Activity: Pick every line out of the entries below that holds the string "soft", and report them.

::: The data :::

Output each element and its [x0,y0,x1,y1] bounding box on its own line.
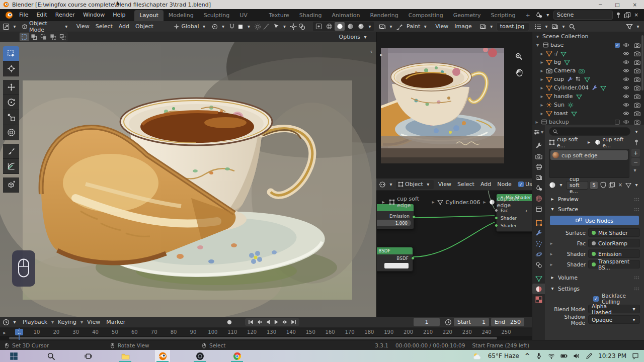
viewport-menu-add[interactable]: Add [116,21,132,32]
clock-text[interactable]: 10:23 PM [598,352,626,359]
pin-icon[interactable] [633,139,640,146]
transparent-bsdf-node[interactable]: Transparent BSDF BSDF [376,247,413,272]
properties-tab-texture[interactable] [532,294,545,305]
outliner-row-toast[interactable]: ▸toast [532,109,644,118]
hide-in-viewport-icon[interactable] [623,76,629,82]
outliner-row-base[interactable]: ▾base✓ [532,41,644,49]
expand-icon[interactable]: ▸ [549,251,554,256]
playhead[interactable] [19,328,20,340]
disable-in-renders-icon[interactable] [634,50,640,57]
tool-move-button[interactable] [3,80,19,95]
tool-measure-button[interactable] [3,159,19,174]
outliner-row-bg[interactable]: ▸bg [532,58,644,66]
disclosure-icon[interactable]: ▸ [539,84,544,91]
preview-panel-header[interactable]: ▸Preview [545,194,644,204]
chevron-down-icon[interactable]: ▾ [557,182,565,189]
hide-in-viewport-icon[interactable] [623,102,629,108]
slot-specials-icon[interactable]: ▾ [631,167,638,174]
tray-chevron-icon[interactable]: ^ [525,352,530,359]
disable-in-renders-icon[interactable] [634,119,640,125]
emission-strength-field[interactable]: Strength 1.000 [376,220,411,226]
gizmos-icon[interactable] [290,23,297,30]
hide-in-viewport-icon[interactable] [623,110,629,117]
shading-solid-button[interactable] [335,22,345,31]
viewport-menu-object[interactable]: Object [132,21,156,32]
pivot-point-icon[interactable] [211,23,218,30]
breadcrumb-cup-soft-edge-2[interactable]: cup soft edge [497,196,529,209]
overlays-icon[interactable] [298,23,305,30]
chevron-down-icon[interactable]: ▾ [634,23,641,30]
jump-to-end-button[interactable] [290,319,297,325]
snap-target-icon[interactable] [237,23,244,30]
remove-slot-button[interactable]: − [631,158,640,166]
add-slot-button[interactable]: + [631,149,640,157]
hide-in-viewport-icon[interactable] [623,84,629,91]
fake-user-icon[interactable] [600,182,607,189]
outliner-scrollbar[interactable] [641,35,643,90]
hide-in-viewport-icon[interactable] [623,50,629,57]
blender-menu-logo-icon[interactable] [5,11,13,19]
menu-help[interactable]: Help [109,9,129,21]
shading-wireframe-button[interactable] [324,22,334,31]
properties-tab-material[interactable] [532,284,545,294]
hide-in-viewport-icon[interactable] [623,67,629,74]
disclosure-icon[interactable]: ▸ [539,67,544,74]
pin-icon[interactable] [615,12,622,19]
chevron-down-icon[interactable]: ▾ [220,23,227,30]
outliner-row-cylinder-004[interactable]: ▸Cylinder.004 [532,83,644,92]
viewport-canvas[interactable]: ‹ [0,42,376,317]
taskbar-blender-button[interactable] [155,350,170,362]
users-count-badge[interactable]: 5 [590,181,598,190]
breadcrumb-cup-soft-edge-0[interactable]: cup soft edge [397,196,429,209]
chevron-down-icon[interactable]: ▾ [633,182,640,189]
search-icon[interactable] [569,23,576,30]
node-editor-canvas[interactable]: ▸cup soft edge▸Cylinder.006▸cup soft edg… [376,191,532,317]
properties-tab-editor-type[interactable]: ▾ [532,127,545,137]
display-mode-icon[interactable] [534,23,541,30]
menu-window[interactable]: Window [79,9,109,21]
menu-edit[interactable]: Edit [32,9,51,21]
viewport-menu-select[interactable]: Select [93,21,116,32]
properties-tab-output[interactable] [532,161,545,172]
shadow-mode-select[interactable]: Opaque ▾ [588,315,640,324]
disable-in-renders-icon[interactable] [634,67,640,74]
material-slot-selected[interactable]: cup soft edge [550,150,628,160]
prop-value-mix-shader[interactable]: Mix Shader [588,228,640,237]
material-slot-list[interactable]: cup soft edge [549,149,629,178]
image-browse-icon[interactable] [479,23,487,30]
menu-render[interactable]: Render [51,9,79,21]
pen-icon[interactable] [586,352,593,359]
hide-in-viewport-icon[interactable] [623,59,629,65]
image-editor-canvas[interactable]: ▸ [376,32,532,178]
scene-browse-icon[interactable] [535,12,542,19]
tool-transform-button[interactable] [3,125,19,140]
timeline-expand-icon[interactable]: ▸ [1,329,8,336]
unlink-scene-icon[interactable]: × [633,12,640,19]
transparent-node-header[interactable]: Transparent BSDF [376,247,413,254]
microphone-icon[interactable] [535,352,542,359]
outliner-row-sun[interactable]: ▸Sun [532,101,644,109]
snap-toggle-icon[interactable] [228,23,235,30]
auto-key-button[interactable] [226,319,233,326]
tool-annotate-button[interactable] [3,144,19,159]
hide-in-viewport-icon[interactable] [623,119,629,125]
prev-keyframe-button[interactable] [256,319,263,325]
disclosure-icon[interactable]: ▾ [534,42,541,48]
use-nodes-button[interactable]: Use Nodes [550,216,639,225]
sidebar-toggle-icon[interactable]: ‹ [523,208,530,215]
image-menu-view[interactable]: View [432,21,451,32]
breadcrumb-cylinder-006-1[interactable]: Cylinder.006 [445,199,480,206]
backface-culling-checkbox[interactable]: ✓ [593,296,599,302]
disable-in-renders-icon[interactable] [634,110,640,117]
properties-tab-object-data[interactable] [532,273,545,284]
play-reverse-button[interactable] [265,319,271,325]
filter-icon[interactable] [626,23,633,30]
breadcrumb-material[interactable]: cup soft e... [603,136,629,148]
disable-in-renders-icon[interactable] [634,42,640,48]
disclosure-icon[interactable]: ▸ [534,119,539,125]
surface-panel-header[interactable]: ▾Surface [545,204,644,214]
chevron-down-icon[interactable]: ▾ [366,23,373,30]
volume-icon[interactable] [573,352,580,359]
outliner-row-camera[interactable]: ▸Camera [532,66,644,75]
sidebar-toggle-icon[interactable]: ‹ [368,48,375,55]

:::
::: The data :::

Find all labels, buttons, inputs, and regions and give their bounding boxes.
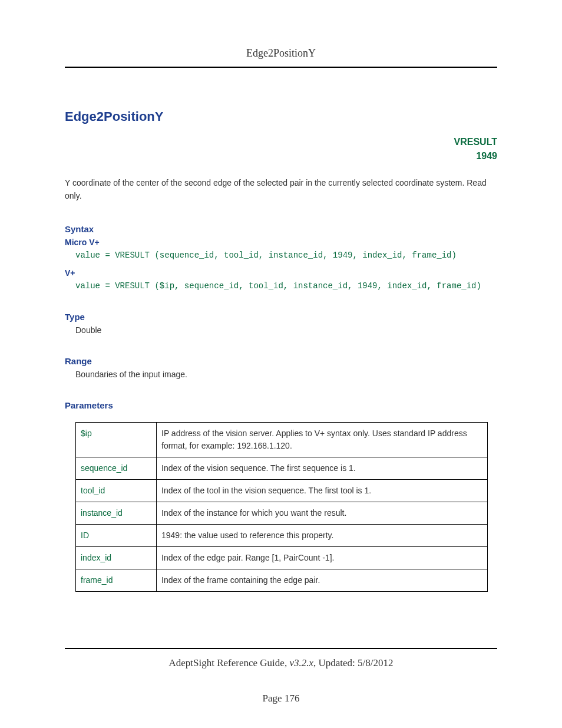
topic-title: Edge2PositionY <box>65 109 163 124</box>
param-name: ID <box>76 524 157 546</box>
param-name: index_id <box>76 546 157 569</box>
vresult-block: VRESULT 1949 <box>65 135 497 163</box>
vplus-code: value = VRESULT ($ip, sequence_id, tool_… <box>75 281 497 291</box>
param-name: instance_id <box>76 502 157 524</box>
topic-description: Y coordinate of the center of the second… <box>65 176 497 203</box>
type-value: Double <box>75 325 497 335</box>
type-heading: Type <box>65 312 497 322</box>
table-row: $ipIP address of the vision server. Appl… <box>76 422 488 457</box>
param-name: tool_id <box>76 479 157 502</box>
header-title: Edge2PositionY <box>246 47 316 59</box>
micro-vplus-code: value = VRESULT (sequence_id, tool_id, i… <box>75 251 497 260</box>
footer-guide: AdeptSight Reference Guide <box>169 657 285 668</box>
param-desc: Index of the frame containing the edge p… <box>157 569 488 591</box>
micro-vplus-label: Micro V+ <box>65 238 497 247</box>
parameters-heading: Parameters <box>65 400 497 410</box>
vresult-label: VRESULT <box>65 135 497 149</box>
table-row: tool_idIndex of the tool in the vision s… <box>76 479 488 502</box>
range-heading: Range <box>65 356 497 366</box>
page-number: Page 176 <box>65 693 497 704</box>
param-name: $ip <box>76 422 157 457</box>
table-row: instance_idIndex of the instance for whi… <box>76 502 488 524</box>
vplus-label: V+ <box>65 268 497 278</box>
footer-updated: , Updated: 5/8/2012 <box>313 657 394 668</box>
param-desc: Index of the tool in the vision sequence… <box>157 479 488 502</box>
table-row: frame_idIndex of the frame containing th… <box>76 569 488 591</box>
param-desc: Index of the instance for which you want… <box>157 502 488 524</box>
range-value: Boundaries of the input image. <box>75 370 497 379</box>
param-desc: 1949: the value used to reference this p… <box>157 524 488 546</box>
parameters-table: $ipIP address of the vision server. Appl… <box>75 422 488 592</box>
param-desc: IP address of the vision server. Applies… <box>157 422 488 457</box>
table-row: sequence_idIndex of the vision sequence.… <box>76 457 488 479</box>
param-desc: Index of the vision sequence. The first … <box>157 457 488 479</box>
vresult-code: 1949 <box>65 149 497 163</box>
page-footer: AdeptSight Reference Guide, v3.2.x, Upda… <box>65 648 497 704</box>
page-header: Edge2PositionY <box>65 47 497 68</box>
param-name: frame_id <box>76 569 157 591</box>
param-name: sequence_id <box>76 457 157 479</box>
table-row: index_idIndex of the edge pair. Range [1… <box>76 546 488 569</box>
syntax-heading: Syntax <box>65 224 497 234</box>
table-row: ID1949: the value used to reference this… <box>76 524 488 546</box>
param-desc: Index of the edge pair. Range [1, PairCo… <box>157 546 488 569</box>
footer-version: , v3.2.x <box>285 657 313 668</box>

:::
::: The data :::

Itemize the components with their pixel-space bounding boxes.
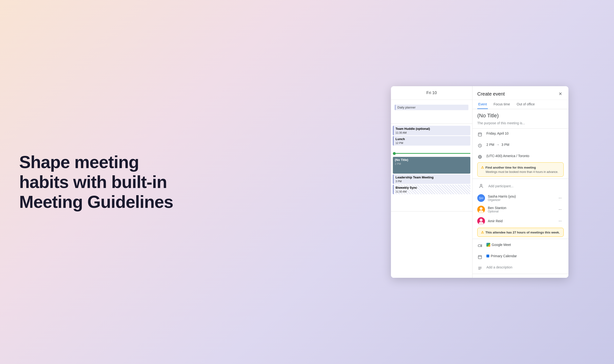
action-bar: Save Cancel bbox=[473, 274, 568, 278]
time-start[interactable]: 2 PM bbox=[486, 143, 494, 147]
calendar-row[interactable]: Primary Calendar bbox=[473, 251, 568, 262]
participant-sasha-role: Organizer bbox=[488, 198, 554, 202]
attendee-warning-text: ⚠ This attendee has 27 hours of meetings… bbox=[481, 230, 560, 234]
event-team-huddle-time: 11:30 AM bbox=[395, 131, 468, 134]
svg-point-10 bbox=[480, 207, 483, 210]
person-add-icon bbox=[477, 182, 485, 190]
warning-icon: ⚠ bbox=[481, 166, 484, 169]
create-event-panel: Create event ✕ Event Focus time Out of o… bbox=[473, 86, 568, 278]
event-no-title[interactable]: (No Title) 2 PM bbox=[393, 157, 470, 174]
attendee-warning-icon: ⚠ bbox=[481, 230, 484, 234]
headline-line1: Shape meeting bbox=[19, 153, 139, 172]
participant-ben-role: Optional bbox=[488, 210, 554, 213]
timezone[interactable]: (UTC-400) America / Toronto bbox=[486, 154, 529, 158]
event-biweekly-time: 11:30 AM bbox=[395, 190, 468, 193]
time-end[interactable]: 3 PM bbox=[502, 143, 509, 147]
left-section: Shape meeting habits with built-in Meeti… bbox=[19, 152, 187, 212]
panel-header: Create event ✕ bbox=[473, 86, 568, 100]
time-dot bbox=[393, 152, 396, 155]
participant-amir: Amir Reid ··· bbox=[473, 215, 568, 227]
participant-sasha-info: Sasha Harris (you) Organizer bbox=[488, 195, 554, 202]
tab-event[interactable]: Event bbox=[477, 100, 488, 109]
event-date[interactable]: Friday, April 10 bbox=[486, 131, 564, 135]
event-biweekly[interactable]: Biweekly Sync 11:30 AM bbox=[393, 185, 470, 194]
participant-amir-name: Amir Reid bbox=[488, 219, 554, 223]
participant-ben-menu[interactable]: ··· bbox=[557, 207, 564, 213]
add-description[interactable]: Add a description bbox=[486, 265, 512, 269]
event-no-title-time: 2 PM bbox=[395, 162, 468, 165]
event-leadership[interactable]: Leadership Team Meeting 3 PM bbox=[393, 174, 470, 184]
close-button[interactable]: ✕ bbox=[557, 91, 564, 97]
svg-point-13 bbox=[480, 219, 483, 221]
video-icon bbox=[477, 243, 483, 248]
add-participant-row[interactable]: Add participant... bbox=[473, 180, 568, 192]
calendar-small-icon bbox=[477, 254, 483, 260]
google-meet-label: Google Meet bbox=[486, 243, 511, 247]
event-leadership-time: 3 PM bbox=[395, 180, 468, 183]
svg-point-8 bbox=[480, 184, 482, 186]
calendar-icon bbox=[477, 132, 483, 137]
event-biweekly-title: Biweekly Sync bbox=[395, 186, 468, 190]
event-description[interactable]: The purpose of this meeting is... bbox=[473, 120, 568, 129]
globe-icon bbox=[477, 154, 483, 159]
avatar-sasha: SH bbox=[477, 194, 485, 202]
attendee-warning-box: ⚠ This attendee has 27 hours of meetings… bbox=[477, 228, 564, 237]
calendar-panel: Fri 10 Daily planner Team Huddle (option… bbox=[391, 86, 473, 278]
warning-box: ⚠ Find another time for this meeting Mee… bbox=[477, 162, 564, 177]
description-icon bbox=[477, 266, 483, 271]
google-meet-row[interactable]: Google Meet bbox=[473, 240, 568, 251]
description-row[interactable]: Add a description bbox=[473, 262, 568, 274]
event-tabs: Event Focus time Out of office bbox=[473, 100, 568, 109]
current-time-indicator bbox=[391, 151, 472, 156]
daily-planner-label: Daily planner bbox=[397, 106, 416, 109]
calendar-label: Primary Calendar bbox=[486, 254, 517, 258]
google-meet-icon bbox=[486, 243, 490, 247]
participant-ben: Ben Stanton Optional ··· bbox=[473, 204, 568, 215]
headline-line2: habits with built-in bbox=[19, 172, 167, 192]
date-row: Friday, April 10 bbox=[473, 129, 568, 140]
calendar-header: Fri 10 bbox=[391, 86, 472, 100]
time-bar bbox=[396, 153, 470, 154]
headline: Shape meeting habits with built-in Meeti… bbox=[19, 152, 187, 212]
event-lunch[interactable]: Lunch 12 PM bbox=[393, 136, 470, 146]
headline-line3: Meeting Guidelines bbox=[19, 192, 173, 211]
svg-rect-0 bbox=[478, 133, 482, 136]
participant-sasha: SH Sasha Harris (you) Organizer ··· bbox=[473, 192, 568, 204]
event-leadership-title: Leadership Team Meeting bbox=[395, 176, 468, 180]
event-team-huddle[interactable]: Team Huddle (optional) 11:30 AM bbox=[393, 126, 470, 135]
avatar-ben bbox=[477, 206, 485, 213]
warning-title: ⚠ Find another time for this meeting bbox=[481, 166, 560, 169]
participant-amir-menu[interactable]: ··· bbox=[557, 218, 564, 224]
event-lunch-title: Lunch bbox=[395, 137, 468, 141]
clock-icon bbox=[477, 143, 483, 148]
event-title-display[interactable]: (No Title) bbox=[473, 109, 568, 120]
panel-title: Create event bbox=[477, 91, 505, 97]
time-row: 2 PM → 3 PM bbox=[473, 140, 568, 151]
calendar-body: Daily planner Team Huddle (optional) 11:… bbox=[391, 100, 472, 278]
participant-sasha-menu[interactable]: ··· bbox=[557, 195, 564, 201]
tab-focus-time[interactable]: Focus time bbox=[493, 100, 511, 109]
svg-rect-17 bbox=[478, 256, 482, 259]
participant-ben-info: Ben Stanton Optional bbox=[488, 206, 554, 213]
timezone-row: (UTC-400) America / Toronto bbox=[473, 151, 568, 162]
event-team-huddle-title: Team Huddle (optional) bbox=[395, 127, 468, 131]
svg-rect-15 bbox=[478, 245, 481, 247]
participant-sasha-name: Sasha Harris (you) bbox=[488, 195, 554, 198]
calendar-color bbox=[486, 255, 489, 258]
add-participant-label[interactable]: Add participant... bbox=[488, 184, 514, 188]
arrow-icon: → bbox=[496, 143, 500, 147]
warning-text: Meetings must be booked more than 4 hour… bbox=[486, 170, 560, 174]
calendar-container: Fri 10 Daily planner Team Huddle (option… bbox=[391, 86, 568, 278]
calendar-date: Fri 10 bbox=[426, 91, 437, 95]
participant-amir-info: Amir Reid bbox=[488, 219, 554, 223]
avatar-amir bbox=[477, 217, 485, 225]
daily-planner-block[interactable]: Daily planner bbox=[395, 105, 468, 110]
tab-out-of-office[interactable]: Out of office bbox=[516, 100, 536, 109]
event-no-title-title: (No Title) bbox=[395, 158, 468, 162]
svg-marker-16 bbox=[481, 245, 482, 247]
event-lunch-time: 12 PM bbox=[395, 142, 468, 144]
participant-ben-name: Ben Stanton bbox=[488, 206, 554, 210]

:::

Answer space:
breadcrumb-cup-soft-edge-2[interactable]: cup soft edge [497,196,529,209]
breadcrumb-cup-soft-edge-0[interactable]: cup soft edge [397,196,429,209]
node-editor-canvas[interactable]: ▸cup soft edge▸Cylinder.006▸cup soft edg… [376,191,532,317]
material-slot-selected[interactable]: cup soft edge [550,150,628,160]
material-slot-list[interactable]: cup soft edge [549,149,629,178]
breadcrumb-material[interactable]: cup soft e... [603,136,629,148]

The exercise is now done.